Additional employees sue over city taxes in Ohio; Columbus concedes full refund deserved


(The Center Square) – An Ohio think tank’s push against what it calls unfair and unconstitutional state income tax laws and how they have been enforced during the COVID-19 pandemic received a boost recently.

The Buckeye Institute, a research and educational policy organization, received a court victory in accase involving an Ohio worker who was forced to pay income tax to the city where he would normally work, even though he had spent the majority of the past year working from home in another city.

That victory also led to The Buckeye Institute filing a new lawsuit Thursday in Cuyahoga County Court of Common pleas on behalf of Dr. Manal Morsy, a Pennsylvania resident who works in Cleveland. Morsy has not worked in Cleveland, nor the state, for more than year but continues to pay the city’s municipal income tax.

Morsy lives in Blue Bell, Pennsylvania, a Philadelphia suburb, and commuted to her workplace in Cleveland before the pandemic. She’d spend the week in Cleveland working and would return home on the weekends. Since March 2020, however, she has worked exclusively from her Pennsylvania home.

“Dr. Morsy has not set foot in the State of Ohio since March 2020, but she is forced to pay income tax to the city of Cleveland – a city more than 400 miles from her home – as well as her hometown of Blue Bell, Pennsylvania,” said Jay Carson, senior litigator at The Buckeye Institute’s Legal Center and Morsy’s attorney.

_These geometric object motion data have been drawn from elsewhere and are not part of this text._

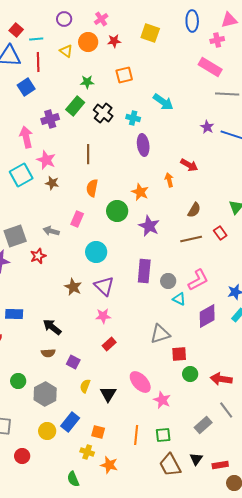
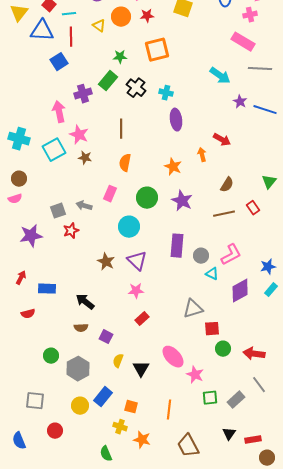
orange square: (124, 75) -> (157, 50), size x1.4
cyan arrow: (163, 102) -> (220, 76), moved
green circle: (117, 211) -> (147, 198), moved
gray square: (15, 236) -> (58, 211), moved, size x0.7
green square: (163, 435) -> (210, 398), moved
brown trapezoid: (170, 465) -> (188, 446), moved

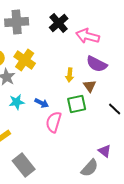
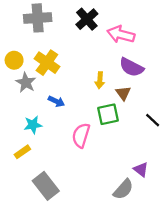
cyan star: (17, 102) -> (33, 125), moved
blue arrow: (42, 103) -> (56, 101), moved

“This continuing violation of the United States and Ohio constitutions offends the basic principles of fairness and equity, and The Buckeye Institute urges the courts to bring an end to this modern day form of taxation without representation.”

A Columbus judged ruled recently in favor of Eric Denison, who lived in Westerville but worked in Columbus until the pandemic hit. Since then, he worked from his home but continued to pay Columbus taxes.

According to The Buckeye Institute, the city of Columbus acknowledged Denison was owed a full refund on the taxes he had to pay while working outside the city.

“The Buckeye Institute is glad that the city of Columbus acknowledged that its ability to tax nonresidents indeed has limits,” Carson said. “We are hopeful that courts in Buckeye’s remaining cases, including the one filed [Thursday], will recognize – as the Ohio Supreme Court has – that a city can only tax nonresidents for work that is actually performed in the city.”

The institute has similar cases in Hamilton County, Lucas County and another in Franklin County.